In one example outlined in the filing, the content capture system provides a video stream (Stream A) and an Keynote presentation stream (Stream B) to a recording agent such as a Mac running specialized Podcast creation software. The recording agent then blends the two feeds together based on certain cues and sends the combined feed to a syndication server that would then distribute the video wirelessly as a Podcast to any number of authorized Macs, iPods or iPhones.
Serlet also explained that syndication server could include an automated content creation application that applies one or more operations on the Streams A and/or B to create new content, such as transitions, effects, titles, graphics, audio, narration, avatars, animations, and so forth.
"For example, a content stream (e.g., Stream B) output by the application can be shown as background (e.g., full screen mode) with a small picture in picture (PIP) window overlying the background for showing the video camera output (e.g., Stream A)," he wrote. "If a slide in Stream B does not change (e.g., the "trigger event") for a predetermined interval of time (e.g., 15 seconds), then Stream A can be operated on (e.g., scaled to full screen on the display).

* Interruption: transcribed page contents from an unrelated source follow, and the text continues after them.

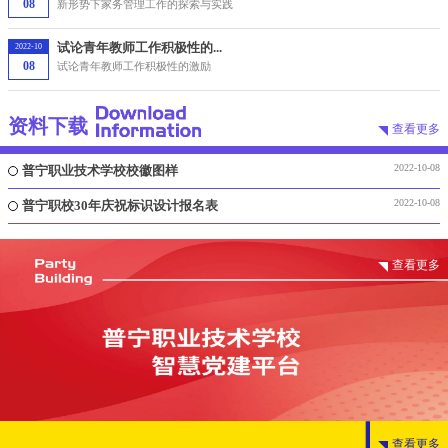
08
新形势下家务管理工作的探索与实践
试论青年教师工作积极性的...
2022-10
08
试论青年教师工作积极性的激励
资料下载
查看更多
2022-10-08
普宁职业技术学校校徽图样
2022-10-08
普宁职校30年庆祝标识设计报名表
查看更多
查看更多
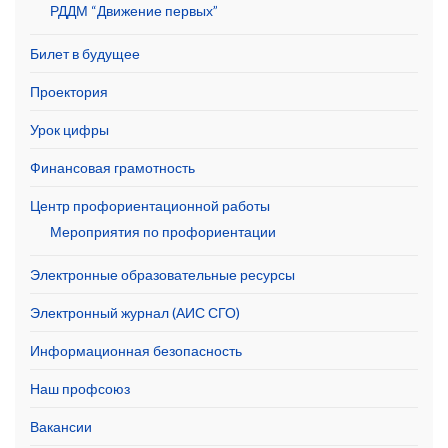
РДДМ “Движение первых”
Билет в будущее
Проектория
Урок цифры
Финансовая грамотность
Центр профориентационной работы
Мероприятия по профориентации
Электронные образовательные ресурсы
Электронный журнал (АИС СГО)
Информационная безопасность
Наш профсоюз
Вакансии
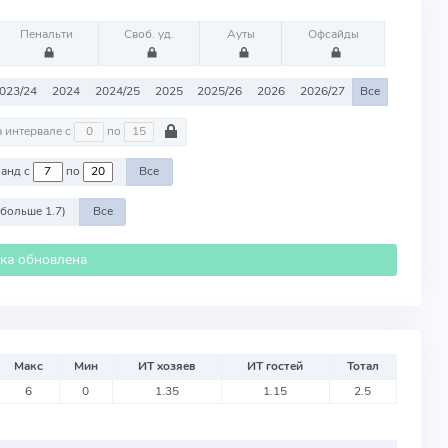
Пенальти
Своб. уд.
Ауты
Офсайды
023/24
2024
2024/25
2025
2025/26
2026
2026/27
Все
На интервале с
по
Против команд с
по
Все
 больше 1.7)
Все
ика обновлена
Макс
Мин
ИТ хозяев
ИТ гостей
Тотал
6
0
1.35
1.15
2.5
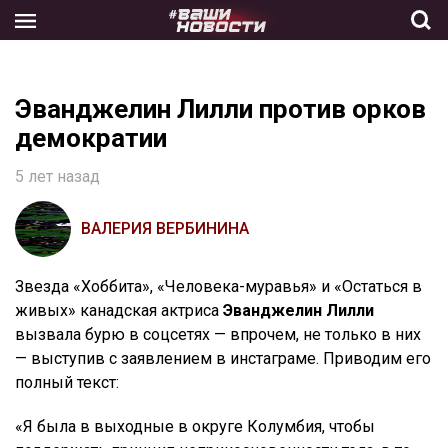
Skip
to
the
content
Эванджелин Лилли против орков
демократии
5 лет назад
ВАЛЕРИЯ ВЕРБИНИНА
Звезда «Хоббита», «Человека-муравья» и «Остаться в
живых» канадская актриса
Эванджелин Лилли
вызвала бурю в соцсетях — впрочем, не только в них
— выступив с заявлением в инстаграме. Приводим его
полный текст:
«Я была в выходные в округе Колумбия, чтобы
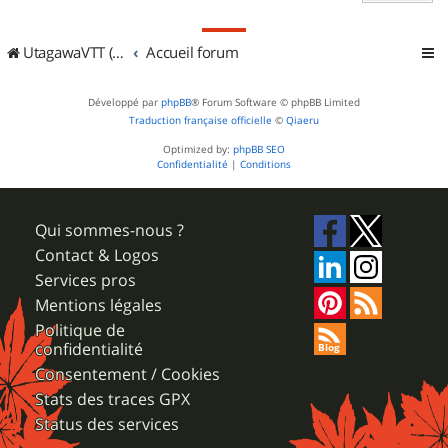
UtagawaVTT (Randos VTT et VTTAE avec traces GPS)
Accueil forum
Développé par
phpBB
® Forum Software © phpBB Limited
Traduction française officielle
©
Qiaeru
Optimized by:
phpBB SEO
Confidentialité
|
Conditions
Qui sommes-nous ?
Contact & Logos
Services pros
Mentions légales
Politique de
confidentialité
Consentement / Cookies
Stats des traces GPX
Status des services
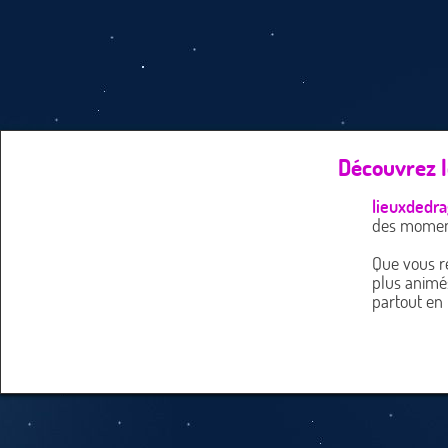
Découvrez l
lieuxdedra
des moment
Que vous re
plus animé
partout en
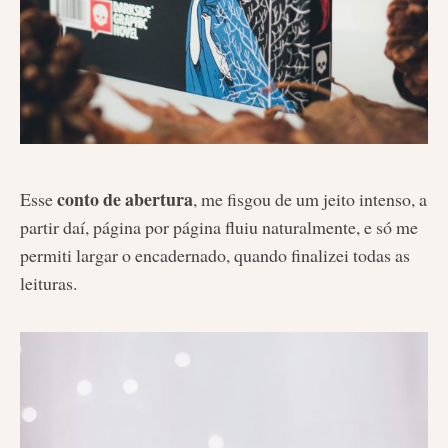
conto de abertura
Esse
, me fisgou de um jeito intenso, a
partir daí, página por página fluiu naturalmente, e só me
permiti largar o encadernado, quando finalizei todas as
leituras.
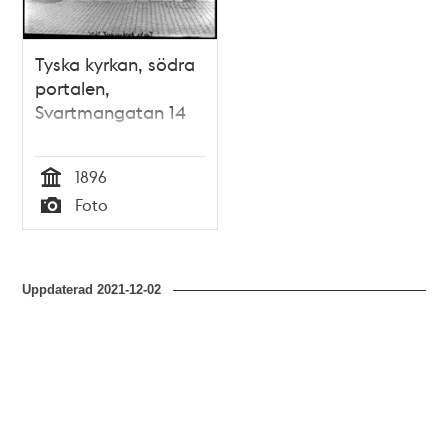
Tyska kyrkan, södra
portalen,
Svartmangatan 14
1896
Tid
Foto
Typ
Uppdaterad
2021-12-02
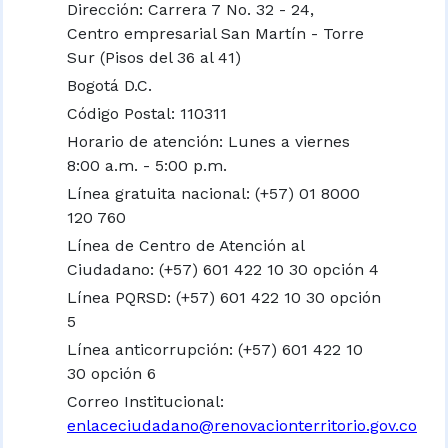
Dirección: Carrera 7 No. 32 - 24,
Centro empresarial San Martín - Torre
Sur (Pisos del 36 al 41)
Bogotá D.C.
Código Postal: 110311
Horario de atención: Lunes a viernes
8:00 a.m. - 5:00 p.m.
Línea gratuita nacional:
(+57) 01 8000
120 760
Línea de Centro de Atención al
Ciudadano: (+57) 601 422 10 30 opción 4
Línea PQRSD: (+57) 601 422 10 30 opción
5
Línea anticorrupción: (+57) 601 422 10
30 opción 6
Correo Institucional:
enlaceciudadano@renovacionterritorio.gov.co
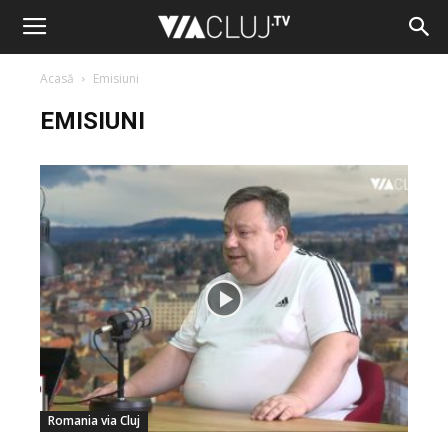
Acasă
Emisiuni
EMISIUNI
Romania via Cluj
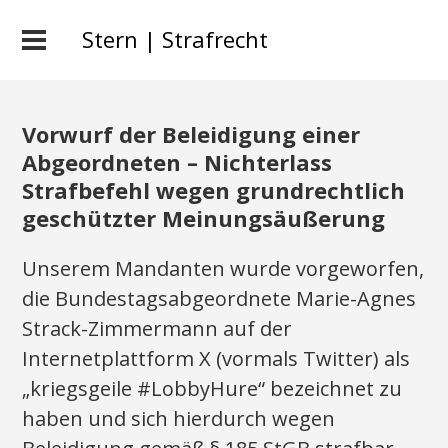
Stern | Strafrecht
Vorwurf der Beleidigung einer
Abgeordneten – Nichterlass
Strafbefehl wegen grundrechtlich
geschützter Meinungsäußerung
Unserem Mandanten wurde vorgeworfen,
die Bundestagsabgeordnete Marie-Agnes
Strack-Zimmermann auf der
Internetplattform X (vormals Twitter) als
„kriegsgeile #LobbyHure“ bezeichnet zu
haben und sich hierdurch wegen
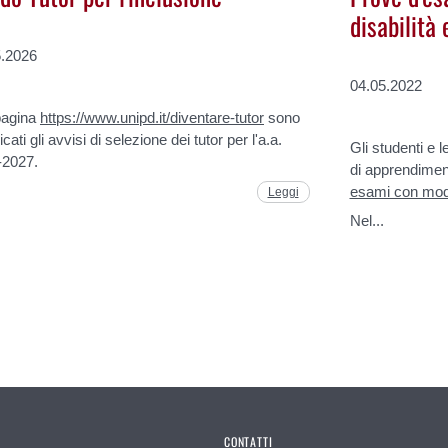
disabilità
5.2026
04.05.2022
pagina
https://www.unipd.it/diventare-tutor
sono
cati gli avvisi di selezione dei tutor per l'a.a.
Gli studenti e l
-2027.
di apprendiment
esami con moda
Leggi
Nel...
CONTATTI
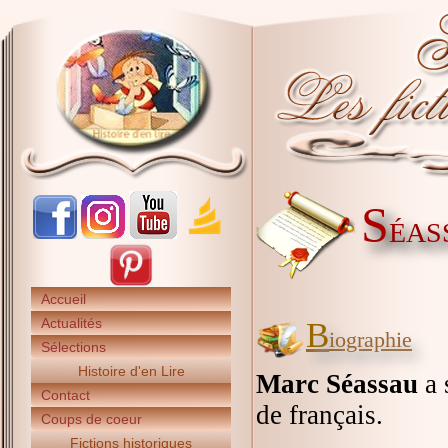
S
ÉAS
Accueil
Actualités
B
iographie
Sélections
Histoire d'en Lire
Marc Séassau
a 
Contact
de français.
Coups de coeur
Fictions historiques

A virtual zoom (e.g., Ken Burns effect) or other effect can be applied to Stream A for a close-up of the instructor or other object (e.g., an audience member) in the environment (e.g., a classroom, lecture hall, studio)."
The Apple executive also explained that trigger events can be captured from the actual presentation environment using, for example, the capture system, including patterns of activity of the instructor giving a presentation and/or of the reaction of an audience watching the presentation.
"The instructor could make certain gestures, or movements (e.g., captured by the video camera), speak certain words, commands or phrases (e.g., captured by a microphone as an audio snippet) or take long pauses before speaking, all of which can generate events in Stream A that can be used to trigger operations," he wrote.
"In one exemplary scenario, the video of the instructor could be shown in full screen as a default. But if the capture system detects that the instructor has turned his back to the audience to read a slide of the presentation, such action can be detected in the video stream and used to apply one or more operations on Stream A or Stream B, including zooming Stream B so that the slide being read by the instructor is presented to the viewer in full screen."
Throughout the filing, Serlet outlined examples of several other potential trigger events, such as the movement of a presentation pointer (e.g., a laser pointer) which could then be captured and detected as an event by an "event detector." For instance, the direction of the laser pointer to a slide can indicate that the instructor is talking about a particular area of the slide. Therefore, in one implementation, an operation can be to show the slide to the viewer.
"The movement of a laser pointer can be detected in the video stream using AVSR software or other known pattern matching algorithms that can isolate the laser's red dot on a pixel device and track its motion (e.g., centroiding)," he added. "If a red dot is detected, then slides can be switched or other operations performed on the video or application streams. Alternatively, a laser pointer can emit a signal (e.g., radio frequency, infrared) when activated that can be received by a suitable receiver (e.g., a wireless transceiver) in the capture system and used to initiate one or more operations.
In some other implementations, a detection of a change of state in a stream is used to determine what is captured from the stream and presented in the final media file or podcast. For instance, the instructors transition to a new slide can cause a switch back from a camera feed of the instructor to a slide. When a new slide is presented by the instructor, the application stream containing the slide would be shown first as a default configuration, and then switched to the video stream showing the instructor, respectively, after a first predetermined period of time has expired. In other implementations, after a second predetermined interval of time has expired, the streams can be switched back to the default configuration.
Taking his next-generation podcast concept a step further, Serlet went on to say that the capture system could conceivably include a video camera that can follow the instructor as he moves about the environment. The cameras could be moved by human operator or automatically using known location detection technology. The camera location information could then be used to trigger an operation on a stream and/or determine what is captured and presented in the final media file or podcast.